Measured efficiency of programmatic trading models
First, two types of models
Programmatic trading models are generally divided into two types of models, one is the trend model and the other is the oscillating model. The premise of a programmatic trading strategy to make money is to have a good model + persistent execution.
Second, the identification of good models
1. Test time:
A good model must stand the test of time period. If a model’s result is very beautiful, and the cycle is only one or two months, which is not credible;
2. The amount of fund using:
The test results of many people posted, which the amount use of funds is often more than 80% or 70%, these are unreasonable choices, because financial market capital management is very important, when the market’s environment is suitable for you, the higher amount use of funds, the greater the income, When the market is not good, the higher amount use of funds, the greater the loss. How to decide the amount of using of the funds, you should choose a fixed number to test. Regardless of the market conditions, it is more reasonable to test a model without adding or reducing positions.
3. Test method:
Both the opening price and the closing price test have their irrationality. The trend model generally uses the trend reversal point as the opening signal, so it is more accurate when the price of the instruction appears.
Third, the analysis of test results
a.
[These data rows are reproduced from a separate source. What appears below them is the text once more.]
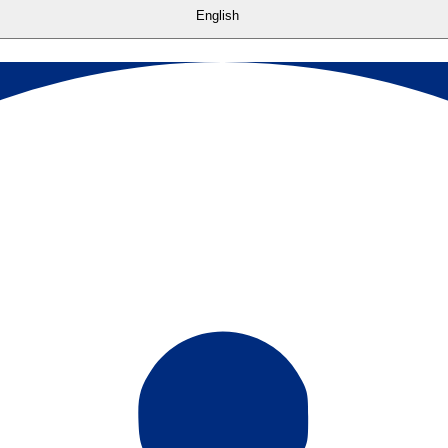
English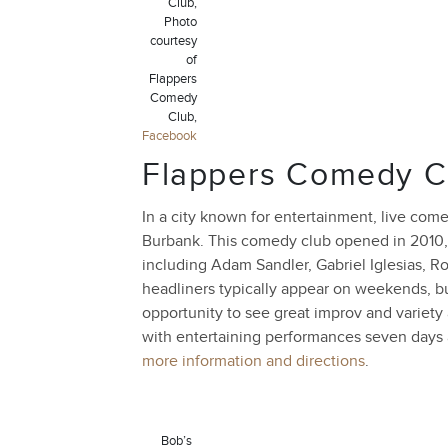
Club,
Photo
courtesy
of
Flappers
Comedy
Club,
Facebook
Flappers Comedy C
In a city known for entertainment, live co
Burbank. This comedy club opened in 2010,
including Adam Sandler, Gabriel Iglesias, R
headliners typically appear on weekends, but
opportunity to see great improv and variety 
with entertaining performances seven days
more information and directions
.
Bob’s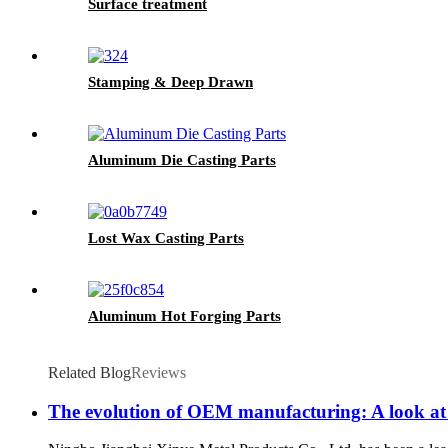
Surface treatment
Stamping & Deep Drawn
Aluminum Die Casting Parts
Lost Wax Casting Parts
Aluminum Hot Forging Parts
Related Blog
Reviews
The evolution of OEM manufacturing: A look at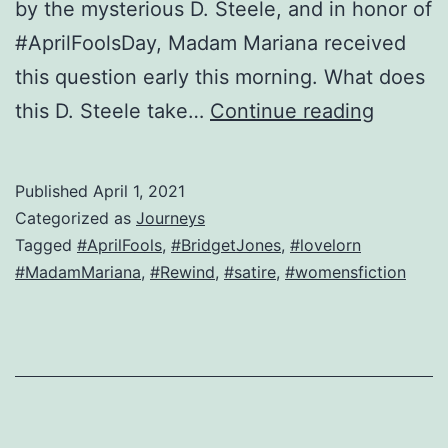
by the mysterious D. Steele, and in honor of
#AprilFoolsDay, Madam Mariana received
this question early this morning. What does
Bridget
this D. Steele take…
Continue reading
has
a
Published
April 1, 2021
verrry
Categorized as
Journeys
British
Tagged
#AprilFools
,
#BridgetJones
,
#lovelorn
#MadamMariana
,
#Rewind
,
#satire
,
#womensfiction
questio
Number of signals:
The number of signals is too high, indicating that the shock market is not well filtered; too low, indicating a high risk. How to judge whether the number of signals is reasonable? Then there is only one comparison of different models in the same cycle; the simplest way is to use the total number of orders / effective trading days, taking the short-term intraday as an example. The average number of signals on a valid trading day is between 2 to 5 (this data is for reference only).
b. Profit rate:
The longer the test period, the higher the profit rate should be. Many models, the measurement is good in the near future, and the long-term measurement will not work, so the test should try to measure the longest period that can be measured.
c. Winning rate:
The higher the winning rate, the better, but not absolute, and there is no need to worry about the model’s winning rate is too low. The general winning rate can be around 45%. Because the original meaning of programmatic trading is to “loss small” and “winning big”, for example, the trend model will naturally have a low winning rate when it is a shocked market.
d. Maximum retracement rate:
If you are choosing a fixed position size, such as 10 units to test, your maximum retraction rate should not exceed 10%.
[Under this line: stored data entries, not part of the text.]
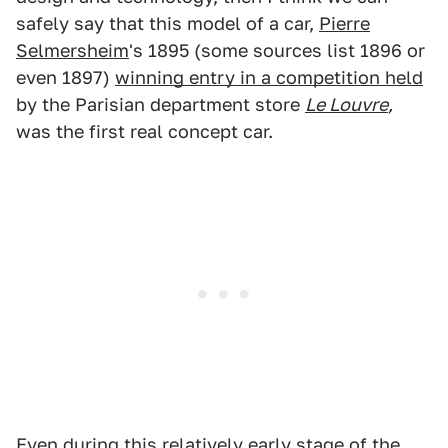
safely say that this model of a car,
Pierre
Selmersheim
's 1895 (some sources list 1896 or
even 1897)
winning entry in a competition held
by the Parisian department store
Le Louvre
,
was the first real concept car.
Even during this relatively early stage of the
e. Non-holding position time:
Take the short-term as an example. The Non-holding position time can’t be too high, if it’s too high, you will definitely miss the big opportunity. On the other hand, this aspect is not the most important. If you have long period of Non-holding positions time and also the high profits, it will be a tolerable situation. After all, winning money is the priority
Analysis of test results can not only look at a certain data, it needs to be combined and analyzed together: the number of signals cannot be more or less, the longer the cycle, the higher the profit rate should be, the profit ratio is more than 45% is acceptable, the maximum loss cannot be too large, the non-holding time you can manage it yourself.
If a programmatic trading model does the above, isn’t it a good model? Basically, it’s almost OK, but the most important thing is that we still need to combine signal graphics (this requires some programmatic experience, it’s usually not as “looks good” as it actually does. Of course, “looks good” is the premise. If you think it just looks “ok”, it will definitely not work.)
In addition, we must see if there is a “future function” in the model. If it is a short-term model, the signal must not disappear. The daily price gap needs technical replenishment. Other issues are the reasons for analyzing a good or bad model. The good model is not afraid of any testing and analysis.